==== Provided data

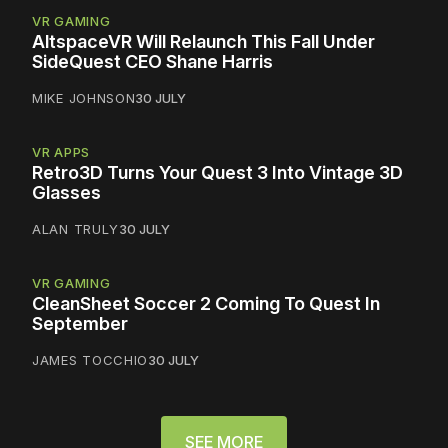
VR GAMING
AltspaceVR Will Relaunch This Fall Under
SideQuest CEO Shane Harris
MIKE JOHNSON
30 JULY
VR APPS
Retro3D Turns Your Quest 3 Into Vintage 3D
Glasses
ALAN TRULY
30 JULY
VR GAMING
CleanSheet Soccer 2 Coming To Quest In
September
JAMES TOCCHIO
30 JULY
SEE MORE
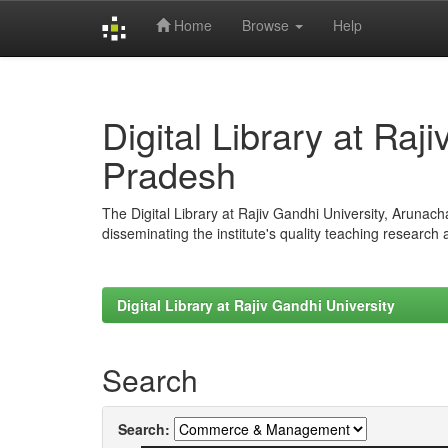
Home
Browse
Help
Skip
navigation
Digital Library at Raj
Pradesh
The Digital Library at Rajiv Gandhi University, Arunac
disseminating the institute's quality teaching research
Digital Library at Rajiv Gandhi University
Search
Search:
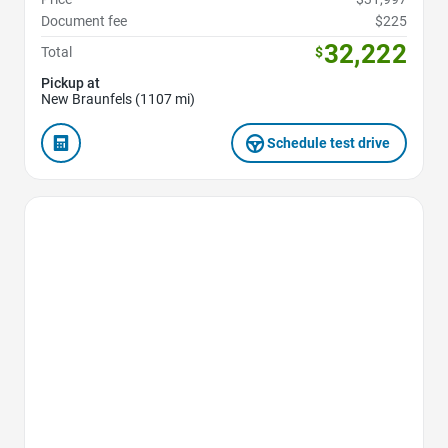
Document fee
$225
32,222
Total
$
Pickup at
New Braunfels (1107 mi)
Schedule test drive
Favorite Icon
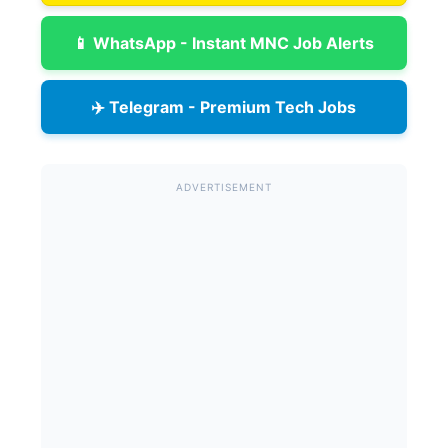
📱 WhatsApp - Instant MNC Job Alerts
✈️ Telegram - Premium Tech Jobs
ADVERTISEMENT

========

> **Assigned task**
Set down every entry above verbatim, without pictures.

> **Result of the task**
VR GAMING
AltspaceVR Will Relaunch This Fall Under
SideQuest CEO Shane Harris
MIKE JOHNSON
30 JULY
VR APPS
Retro3D Turns Your Quest 3 Into Vintage 3D
Glasses
ALAN TRULY
30 JULY
VR GAMING
CleanSheet Soccer 2 Coming To Quest In
September
JAMES TOCCHIO
30 JULY
SEE MORE
Home
Browse
Help
Skip
navigation
Digital Library at Raj
Pradesh
The Digital Library at Rajiv Gandhi University, Arunac
disseminating the institute's quality teaching research
Digital Library at Rajiv Gandhi University
Search
Search:
Document fee
$225
32,222
Total
$
Pickup at
New Braunfels (1107 mi)
Schedule test drive
Favorite Icon
📱 WhatsApp - Instant MNC Job Alerts
✈️ Telegram - Premium Tech Jobs
ADVERTISEMENT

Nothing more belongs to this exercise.